Prompt> Find all lines below containing the string "pago" and return them.

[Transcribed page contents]
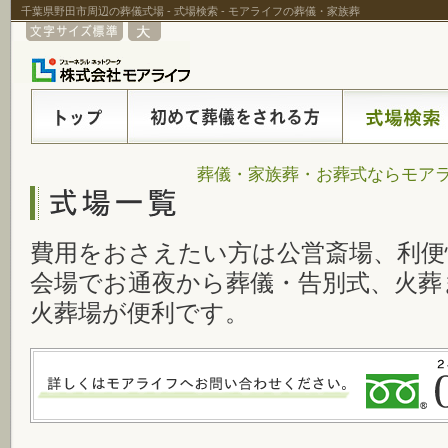
千葉県野田市周辺の葬儀式場 - 式場検索 - モアライフの葬儀・家族葬
葬儀・家族葬・お葬式ならモアラ
費用をおさえたい方は公営斎場、利便
会場でお通夜から葬儀・告別式、火葬
火葬場が便利です。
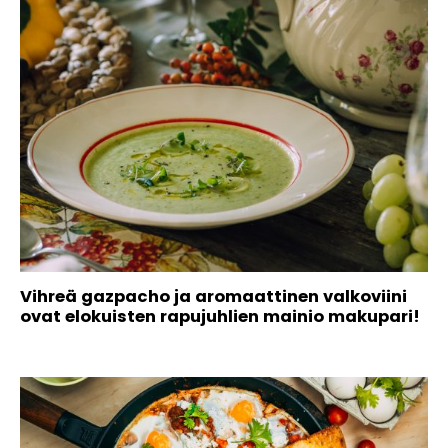
Vihreä gazpacho ja aromaattinen valkoviini
ovat elokuisten rapujuhlien mainio makupari!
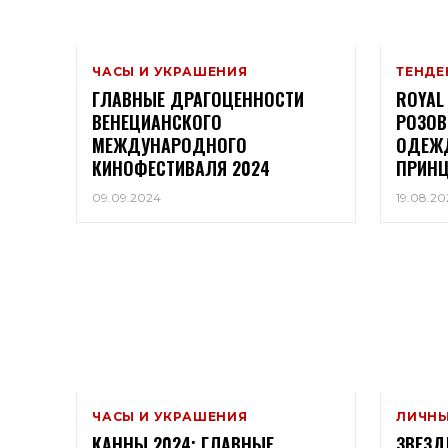
ЧАСЫ И УКРАШЕНИЯ
ТЕНДЕ
ГЛАВНЫЕ ДРАГОЦЕННОСТИ
ROYAL
ВЕНЕЦИАНСКОГО
РОЗОВ
МЕЖДУНАРОДНОГО
ОДЕЖД
КИНОФЕСТИВАЛЯ 2024
ПРИНЦ
09.09.2024
19.08.20
ЧАСЫ И УКРАШЕНИЯ
ЛИЧНЫ
КАННЫ 2024: ГЛАВНЫЕ
ЗВЕЗД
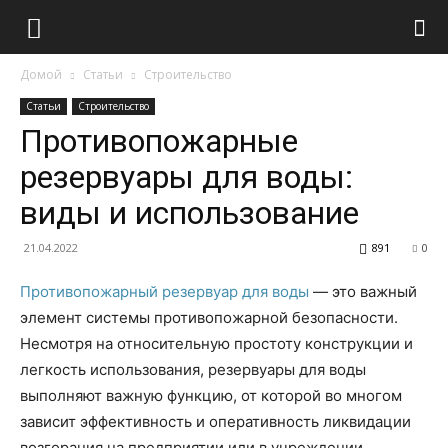
Домой
Статьи
Строительство
Статьи
Строительство
Противопожарные
резервуары для воды:
виды и использование
21.04.2022
891
0
Противопожарный резервуар для воды
— это важный
элемент системы противопожарной безопасности.
Несмотря на относительную простоту конструкции и
легкость использования, резервуары для воды
выполняют важную функцию, от которой во многом
зависит эффективность и оперативность ликвидации
возгорания на предприятии или в учреждении.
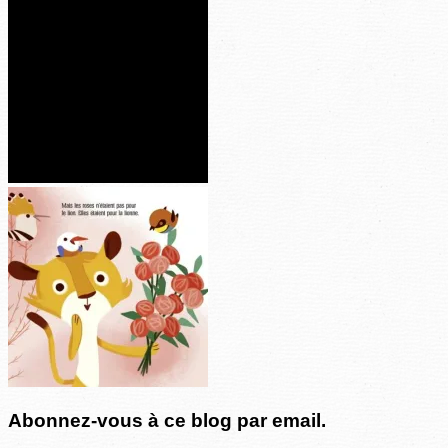
Abonnez-vous à ce blog par email.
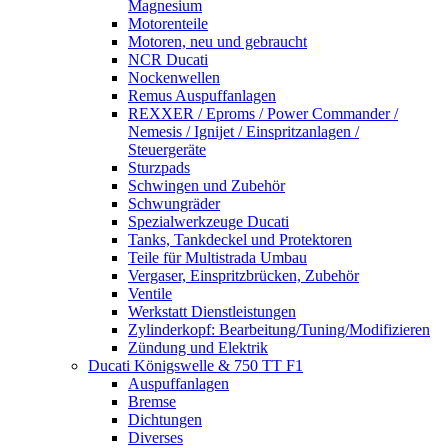
Magnesium
Motorenteile
Motoren, neu und gebraucht
NCR Ducati
Nockenwellen
Remus Auspuffanlagen
REXXER / Eproms / Power Commander /
Nemesis / Ignijet / Einspritzanlagen /
Steuergeräte
Sturzpads
Schwingen und Zubehör
Schwungräder
Spezialwerkzeuge Ducati
Tanks, Tankdeckel und Protektoren
Teile für Multistrada Umbau
Vergaser, Einspritzbrücken, Zubehör
Ventile
Werkstatt Dienstleistungen
Zylinderkopf: Bearbeitung/Tuning/Modifizieren
Zündung und Elektrik
Ducati Königswelle & 750 TT F1
Auspuffanlagen
Bremse
Dichtungen
Diverses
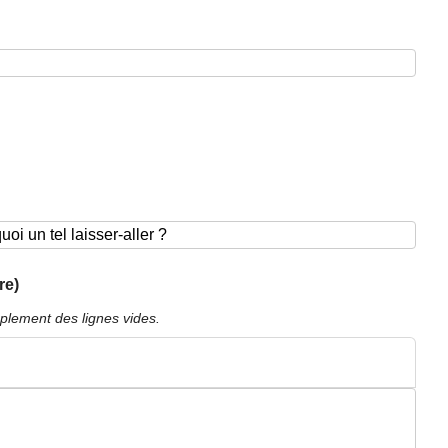
re)
plement des lignes vides.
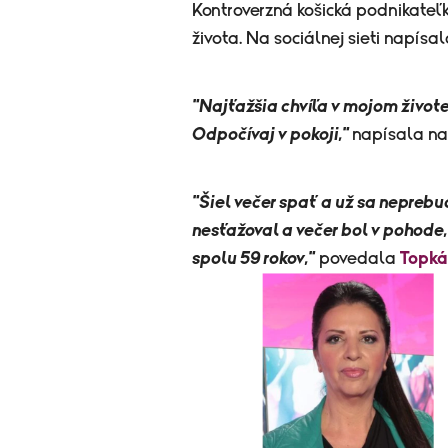
Kontroverzná košická podnikateľk
života. Na sociálnej sieti napísa
"
Najťaž
šia chvíľa v mojom živote
Odpočívaj v pokoji,"
napísala na
"Šiel večer spať a už sa neprebud
nesťažoval a večer bol v pohode
spolu 59 rokov,"
povedala
Topk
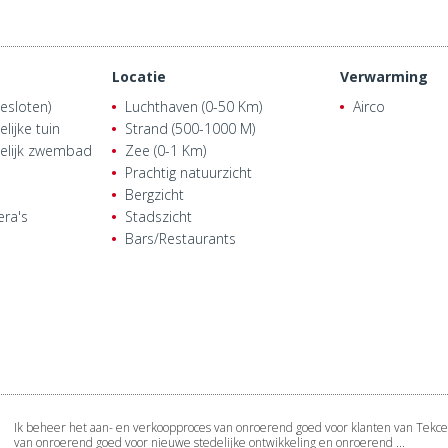
Locatie
Verwarming
esloten)
Luchthaven (0-50 Km)
Airco
ijke tuin
Strand (500-1000 M)
lijk zwembad
Zee (0-1 Km)
Prachtig natuurzicht
Bergzicht
era's
Stadszicht
Bars/Restaurants
Ik beheer het aan- en verkoopproces van onroerend goed voor klanten van Tekce
van onroerend goed voor nieuwe stedelijke ontwikkeling en onroerend ...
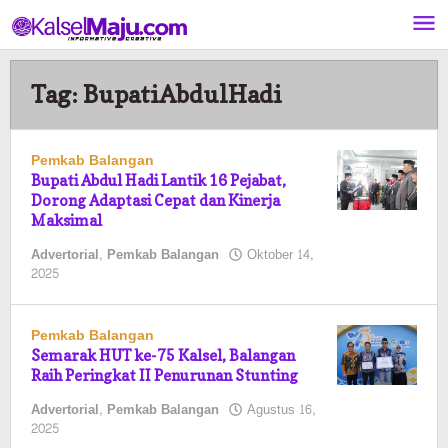
Lewati
ke
konten
Tag:
BupatiAbdulHadi
Pemkab Balangan
Bupati Abdul Hadi Lantik 16 Pejabat,
Dorong Adaptasi Cepat dan Kinerja
Maksimal
Advertorial
,
Pemkab Balangan
Oktober 14,
oleh
2025
Pasto
Pemkab Balangan
Semarak HUT ke-75 Kalsel, Balangan
Raih Peringkat II Penurunan Stunting
Advertorial
,
Pemkab Balangan
Agustus 16,
oleh
2025
Pasto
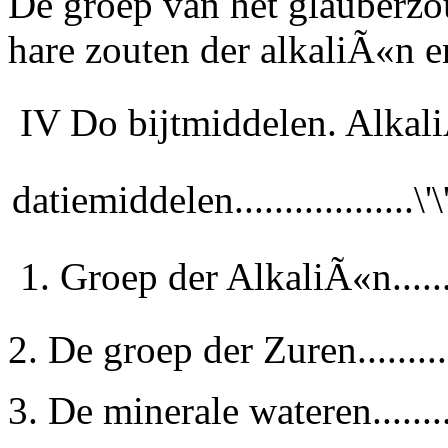
De groep van het glauberzou
hare zouten der alkaliÃ«n en 
IV Do bijtmiddelen. Alkal
datiemiddelen..................\'\
1. Groep der AlkaliÃ«n.......
2. De groep der Zuren..........
3. De minerale wateren.........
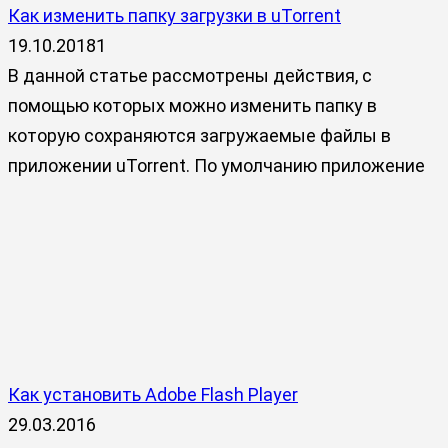
Как изменить папку загрузки в uTorrent
19.10.2018
1
В данной статье рассмотрены действия, с
помощью которых можно изменить папку в
которую сохраняются загружаемые файлы в
приложении uTorrent. По умолчанию приложение
Как установить Adobe Flash Player
29.03.2016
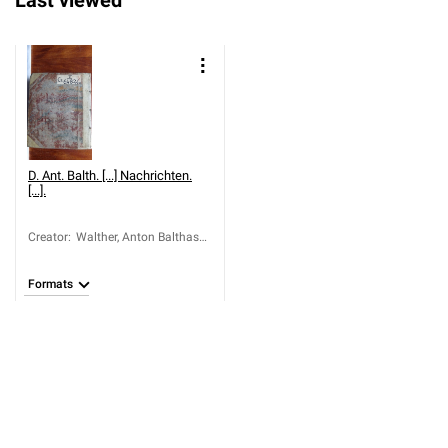
Last viewed
D. Ant. Balth. [...] Nachrichten.
[...].
Creator
:
Walther, Anton Balthasar
von (1705-1785)
Formats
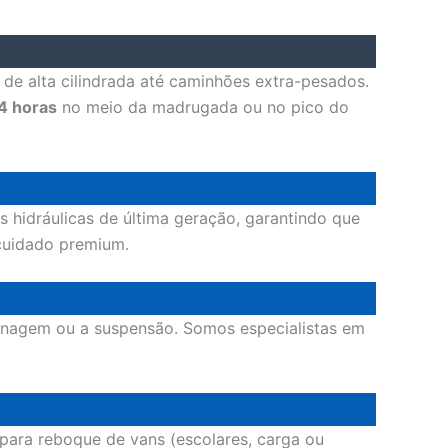
de alta cilindrada até caminhões extra-pesados.
4 horas
no meio da madrugada ou no pico do
s hidráulicas de última geração, garantindo que
cuidado premium.
renagem ou a suspensão. Somos especialistas em
para reboque de vans (escolares, carga ou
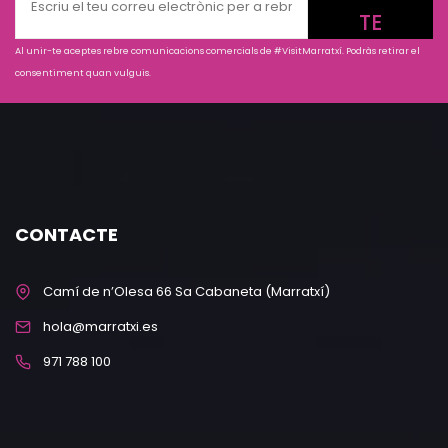
TE
Al unir-te aceptes rebre comunicacions comercials de #VisitMarratxí. Podràs retirar el
consentiment quan vulguis.
CONTACTE
Camí de n’Olesa 66 Sa Cabaneta (Marratxí)
hola@marratxi.es
971 788 100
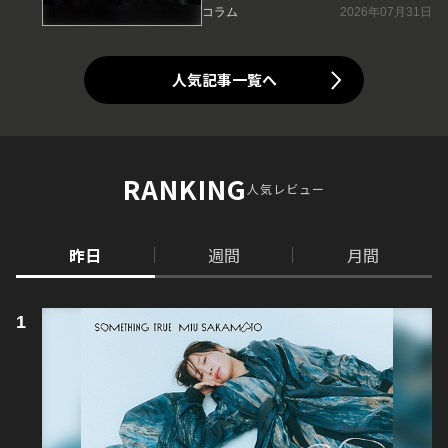
コラム
2026年07月31日
人気記事一覧へ
RANKING
人気レビュー
昨日
週間
月間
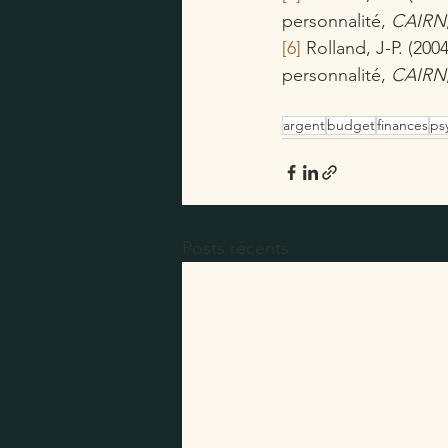
personnalité, 
CAIRN
[6]
 Rolland, J-P. (20
personnalité, 
CAIRN
argent
budget
finances
ps
Posts récents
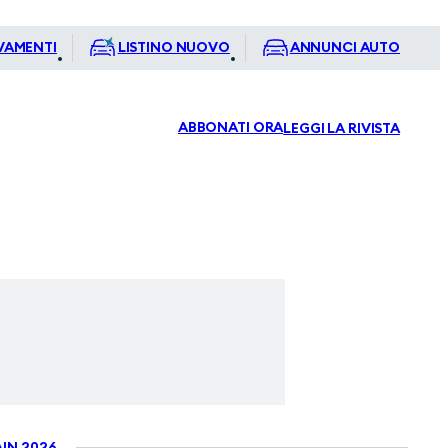
VAMENTI
LISTINO NUOVO
ANNUNCI AUTO
ABBONATI ORA
LEGGI LA RIVISTA
IN 2026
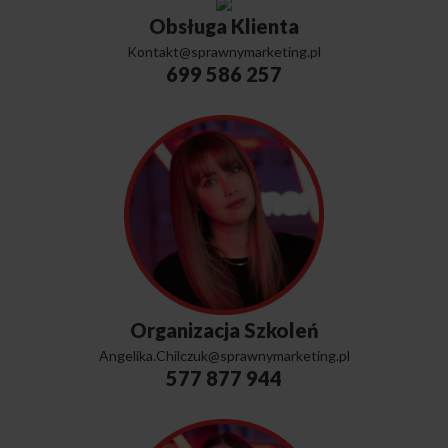
Obsługa Klienta
Kontakt@sprawnymarketing.pl
699 586 257
Organizacja Szkoleń
Angelika.Chilczuk@sprawnymarketing.pl
577 877 944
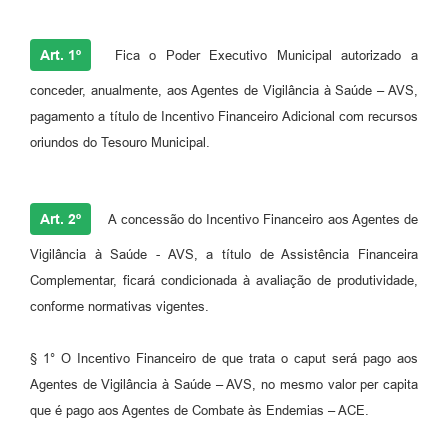
Art. 1º
Fica o Poder Executivo Municipal autorizado a
conceder, anualmente, aos Agentes de Vigilância à Saúde – AVS,
pagamento a título de Incentivo Financeiro Adicional com recursos
oriundos do Tesouro Municipal.
Art. 2º
A concessão do Incentivo Financeiro aos Agentes de
Vigilância à Saúde - AVS, a título de Assistência Financeira
Complementar, ficará condicionada à avaliação de produtividade,
conforme normativas vigentes.
§ 1° O Incentivo Financeiro de que trata o caput será pago aos
Agentes de Vigilância à Saúde – AVS, no mesmo valor per capita
que é pago aos Agentes de Combate às Endemias – ACE.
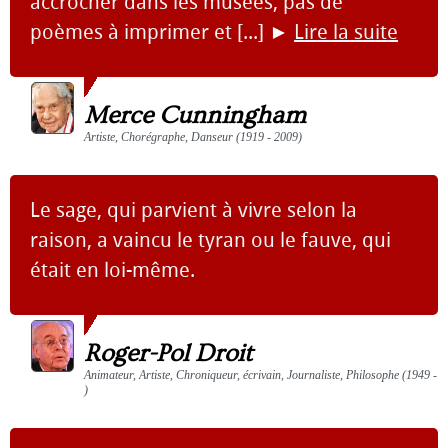
accrocher dans les musées, pas de
poèmes à imprimer et [...]
►
Lire la suite
Merce Cunningham
Artiste, Chorégraphe, Danseur (1919 - 2009)
Le sage, qui parvient à vivre selon la
raison, a vaincu le tyran ou le fauve, qui
était en loi-même.
Roger-Pol Droit
Animateur, Artiste, Chroniqueur, écrivain, Journaliste, Philosophe (1949 -
)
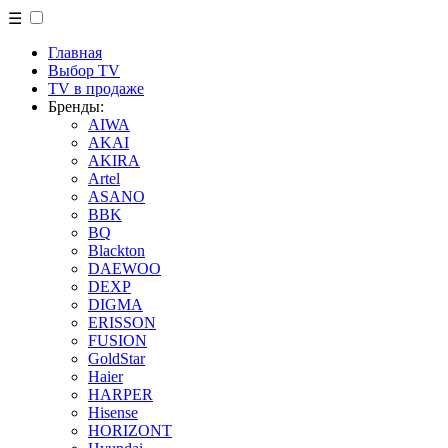
☰
Главная
Выбор TV
TV в продаже
Бренды:
AIWA
AKAI
AKIRA
Artel
ASANO
BBK
BQ
Blackton
DAEWOO
DEXP
DIGMA
ERISSON
FUSION
GoldStar
Haier
HARPER
Hisense
HORIZONT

Solution>
§ 1° O Incentivo Financeiro de que trata o caput será pago aos
que é pago aos Agentes de Combate às Endemias – ACE.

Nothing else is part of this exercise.